Pero a quién, libre de
estrés post traumático, no le gustan los trenes. Por qué
desplazarse en autobús, por ejemplo, carece de mito. Creo que la
culpa no es sólo de la literatura o el cine. Creo, intuyo, que la
velocidad tradicional de los trenes rima de alguna forma con la
cadencia de nuestra mente. Creo que la linealidad de los raíles hace
bailar al paisaje como ningún otro medio de transporte. La carretera
se integra en las formas sinuosas del mundo y en cierto modo así las
oculta. En cambio la vía de tren atraviesa: mirar el paisaje desde
esa perspectiva es como ir de jinete a la espalda de un águila.

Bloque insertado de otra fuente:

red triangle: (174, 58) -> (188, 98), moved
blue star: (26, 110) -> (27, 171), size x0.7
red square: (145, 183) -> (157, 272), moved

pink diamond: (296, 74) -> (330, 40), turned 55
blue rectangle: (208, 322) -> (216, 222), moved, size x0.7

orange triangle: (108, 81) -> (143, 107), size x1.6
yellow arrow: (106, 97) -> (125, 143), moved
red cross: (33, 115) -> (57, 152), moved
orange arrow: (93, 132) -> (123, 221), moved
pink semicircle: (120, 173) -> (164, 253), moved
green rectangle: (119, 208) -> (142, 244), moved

Árboles, tendidos eléctricos, chabolas o cortijos en ruinas: todo
gira, hace una reverencia antes de despedirse. Como si no fueras tú
el que se moviera. Como si por fin fueras capaz de percibir el
desplazamiento íntimo de la Tierra.
Y a quién no le gustan las
estaciones ferroviarias modestas. Sus aleros, sus colores, sus
delicadas viseras de madera o hierro. En algunas todavía, las
macetas. Como si quedaran tesoros de tiempo sin expoliar para
regarlas. Las estaciones de pueblo son tiernas y elementales como la
cara de Heidi, vestigios de un mundo aún cachorro. La boca tímida
del túnel que conduce de lo pequeño a lo grande, lo rural a lo
urbano, lo familiar a lo extraño. Entre tren y tren que para, o a lo
mejor ni eso; entre la expectativa de quien se marcha y la
perplejidad de quien regresa sin saberse cambiado, queda el silencio.

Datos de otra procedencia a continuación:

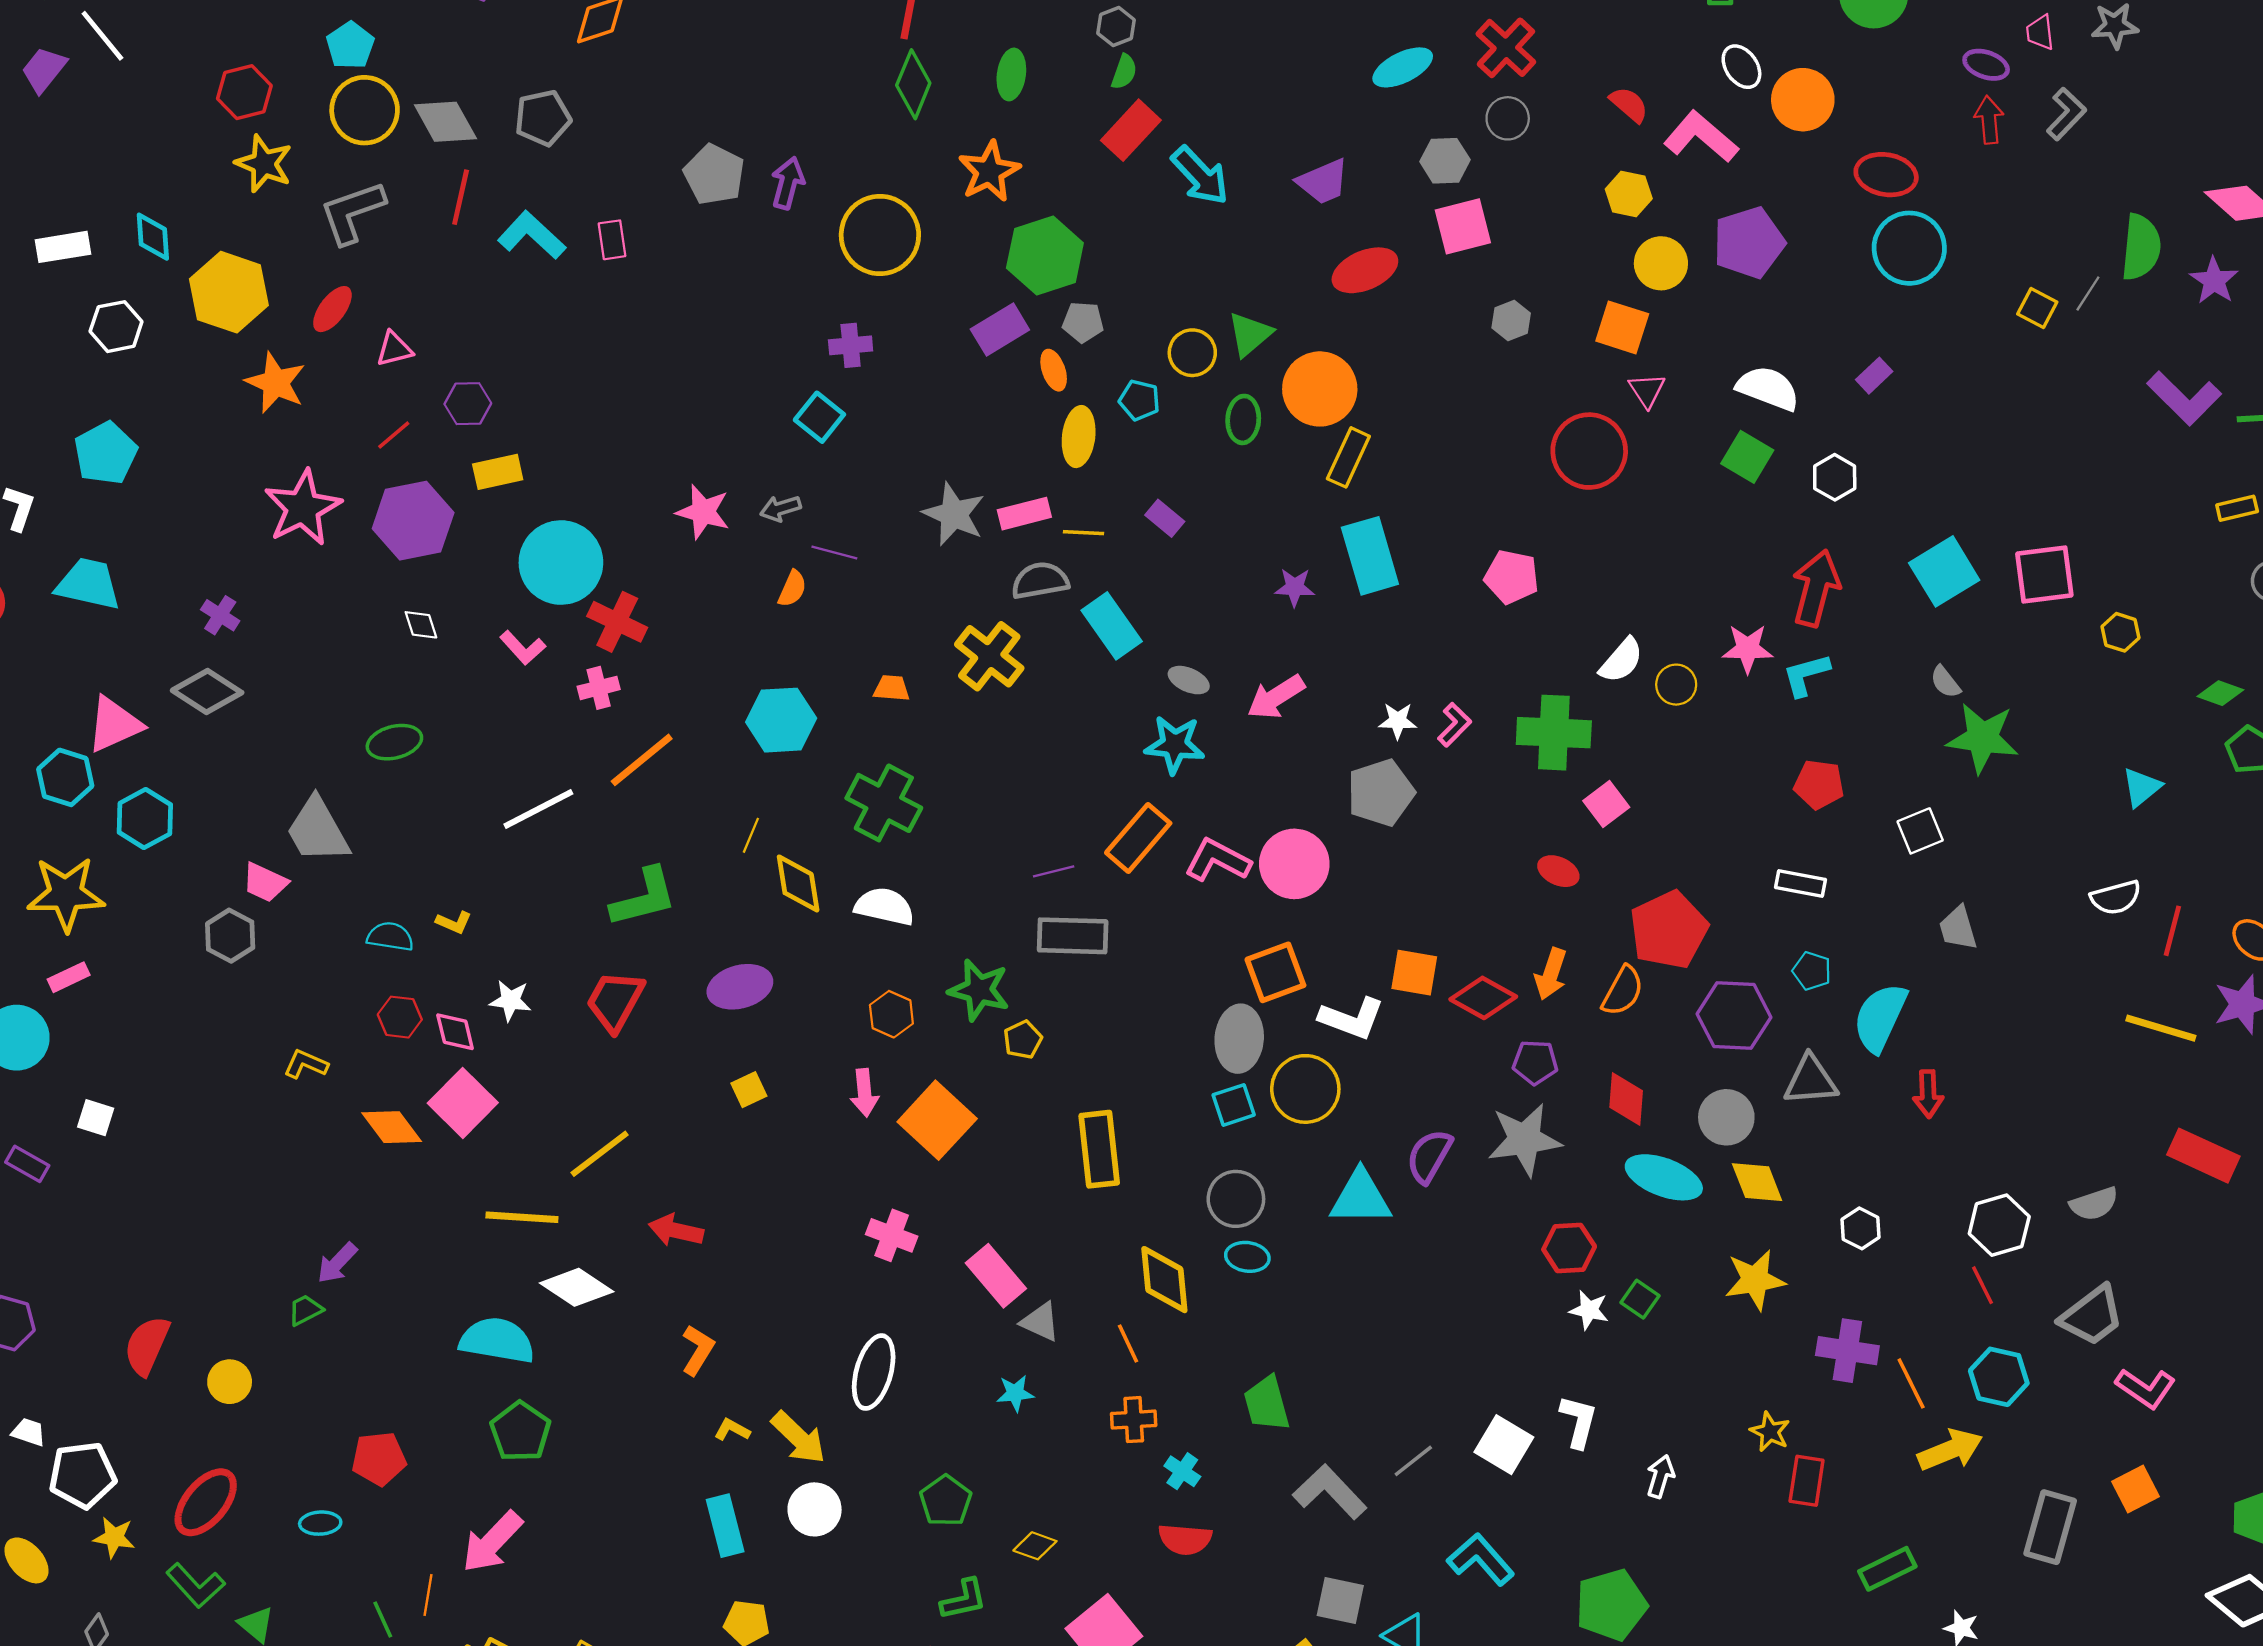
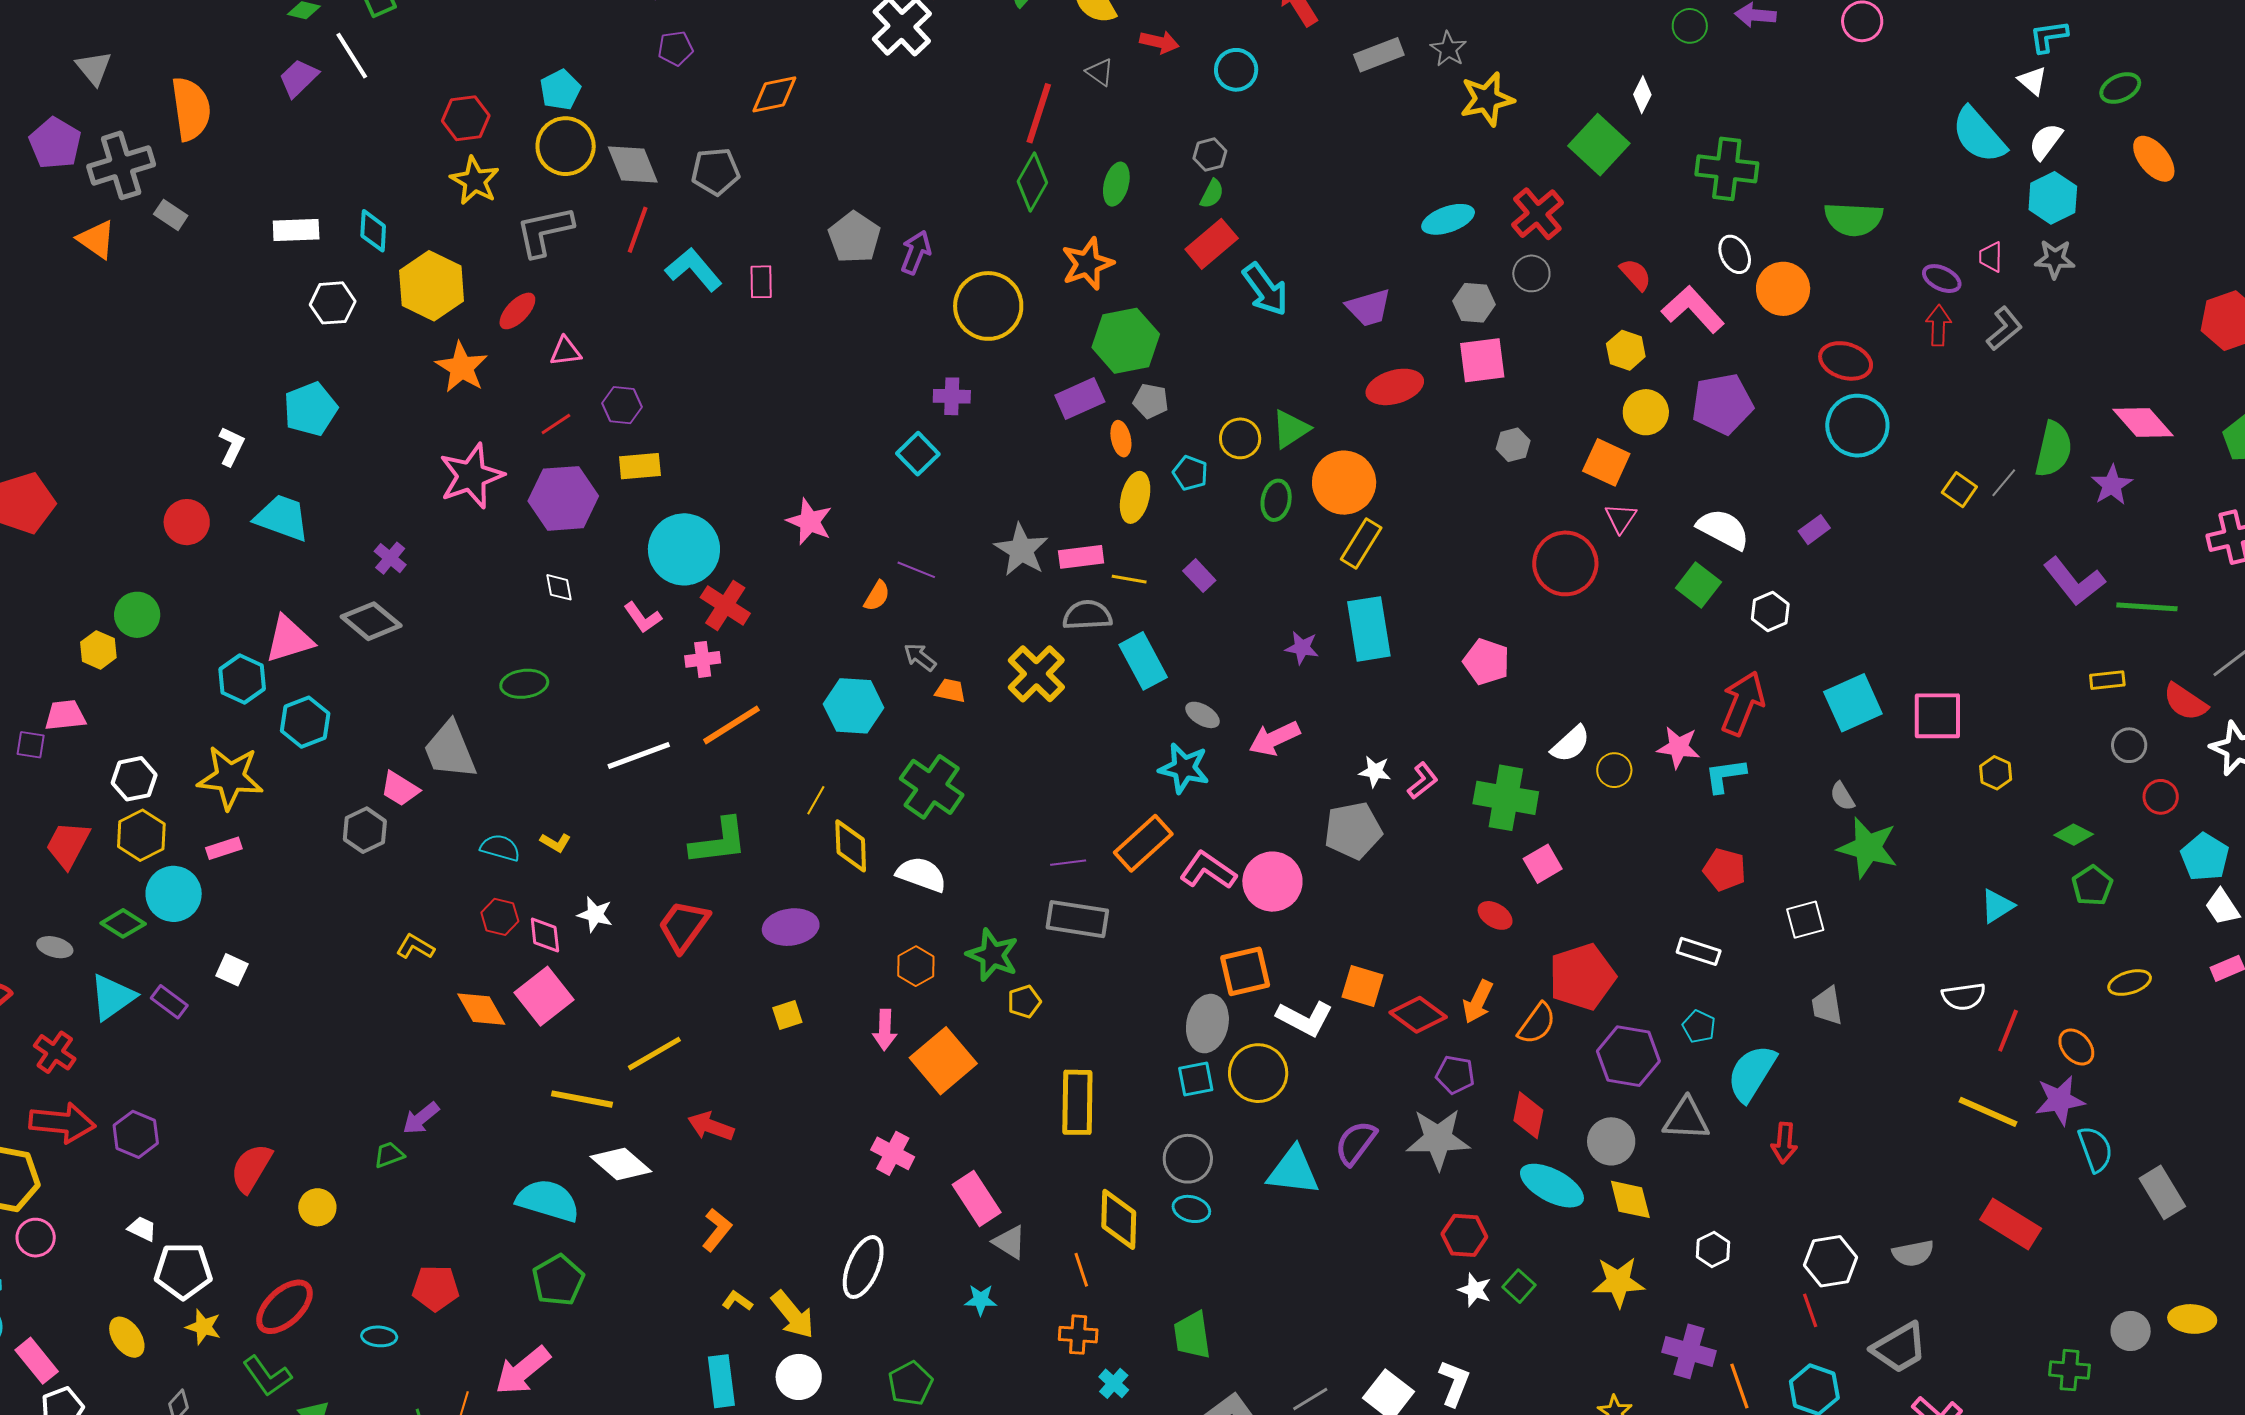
gray arrow: (780, 508) -> (920, 657), moved, turned 48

Pararte ahí, sentirte perdido e insignificante en esos intermedios,
te predispone a entender después el lenguaje de lo que habitualmente
no hace ruido, el zumbido de las cosas pequeñas. Yo no sé si lo
entiendo bastante, pero mi vida adulta comenzó así, los codos sobre
las rodillas, la cara entre las manos, esperando a ningún tren en la
estación de Jimena, presintiendo que el tren era yo misma.

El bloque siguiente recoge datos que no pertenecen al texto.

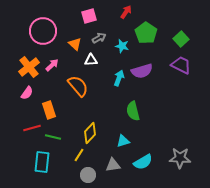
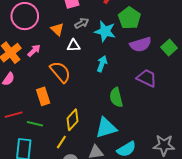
green square: (181, 39) -> (169, 48), moved
cyan star: (122, 46) -> (105, 31), size x1.5
purple trapezoid: (181, 65) -> (147, 78), moved
purple semicircle: (142, 71) -> (141, 45), moved
orange rectangle: (49, 110) -> (43, 96), moved
cyan triangle: (123, 141) -> (106, 128), size x1.6

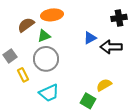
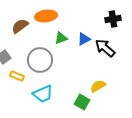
green triangle: (44, 36) -> (61, 38), moved
black arrow: (111, 47) -> (105, 48), turned 40
yellow rectangle: (23, 75) -> (17, 76), turned -40

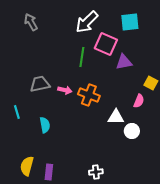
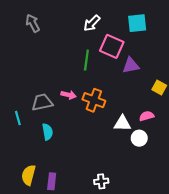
white arrow: (87, 22) -> (92, 23), size x0.7
gray trapezoid: (40, 84) -> (42, 102), moved
pink semicircle: (139, 101) -> (147, 116), moved, turned -128

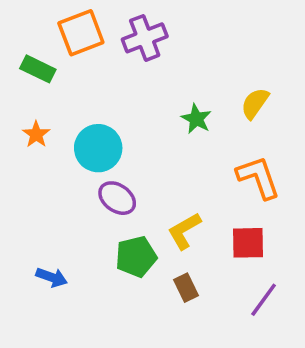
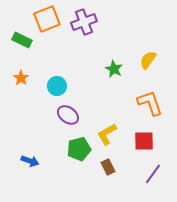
cyan circle: (98, 148) -> (57, 86), size x0.7

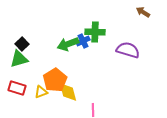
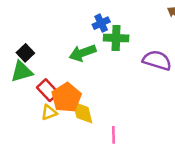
blue cross: (83, 41) -> (101, 23), moved
red rectangle: (17, 88) -> (48, 90), moved, turned 30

Yo echaba la siesta en ese banco. Le he tomado prestado la foto a esta buena gente. Estudiaros la ruta, que lo merece. |
Hablo hoy de esto por una especie de nostalgia. No por vivir en una ciudad de la que no salen y a la que no llegan trenes desde hace más de tres años, sino porque pienso que mi vida consciente se ha convertido en el AVE. La primera vez que viajé en uno de ellos fue en octubre pasado, y la experiencia me resultó a la vez asombrosa y frustrante. El tren más parecido a un cohete pasaba a la altura de las viejas estaciones infantiles raudo como un desprecio. No me daba tiempo a leer los carteles, a pronunciar mentalmente el nombre de los lugares, haciéndolos así reales. Últimamente tengo la sensación de que también yo me conduzco de ese modo: voy, voy, voy, me dirijo directa de un punto a otro sin pararme. Paso de largo de las motivaciones que puntean cada cosa que hago. A veces puedo ver desde la ventanilla la cola difusa de un deseo, una verdad o una desgana que no identifico. No me da tiempo tampoco a leer los nombres de mi mapa.
Y es curioso, porque a mí
cada vez me incomoda más el viaje por el viaje, por el puro hambre
de desplazamiento. Echo de menos el silencio entre trenes en las
pequeñas estaciones de pueblo. ¿Un propósito? Encontrar el tesoro
de tiempo para volver a regar las macetas.